● **WORK TO COMPLETE**: Line by line, please look for the word "pôrodu" in the following records, then copy each line you find it in.
[SUPPLIED DATA]
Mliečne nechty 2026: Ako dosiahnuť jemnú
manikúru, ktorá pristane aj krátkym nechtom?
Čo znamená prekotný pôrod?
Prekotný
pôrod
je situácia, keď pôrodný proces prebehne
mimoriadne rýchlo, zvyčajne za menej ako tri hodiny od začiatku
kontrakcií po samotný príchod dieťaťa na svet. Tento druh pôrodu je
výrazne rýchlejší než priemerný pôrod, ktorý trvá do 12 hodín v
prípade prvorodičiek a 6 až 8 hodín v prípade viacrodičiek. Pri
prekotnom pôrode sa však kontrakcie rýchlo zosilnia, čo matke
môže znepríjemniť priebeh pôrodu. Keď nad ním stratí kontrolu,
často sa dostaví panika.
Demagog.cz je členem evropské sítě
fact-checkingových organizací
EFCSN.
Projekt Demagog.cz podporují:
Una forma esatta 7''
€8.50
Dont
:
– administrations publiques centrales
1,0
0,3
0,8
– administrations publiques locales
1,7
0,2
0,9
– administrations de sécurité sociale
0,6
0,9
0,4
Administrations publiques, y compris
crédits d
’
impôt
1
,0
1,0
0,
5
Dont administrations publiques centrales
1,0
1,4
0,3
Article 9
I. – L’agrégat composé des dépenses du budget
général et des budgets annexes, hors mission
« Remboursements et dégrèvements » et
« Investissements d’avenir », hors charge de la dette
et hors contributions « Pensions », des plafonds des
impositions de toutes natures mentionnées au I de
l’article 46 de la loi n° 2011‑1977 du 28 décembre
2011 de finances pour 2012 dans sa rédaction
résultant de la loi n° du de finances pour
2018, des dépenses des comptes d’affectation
[/SUPPLIED DATA]
● **ANSWER SPACE**:
kontrakcií po samotný príchod dieťaťa na svet. Tento druh pôrodu je
môže znepríjemniť priebeh pôrodu. Keď nad ním stratí kontrolu,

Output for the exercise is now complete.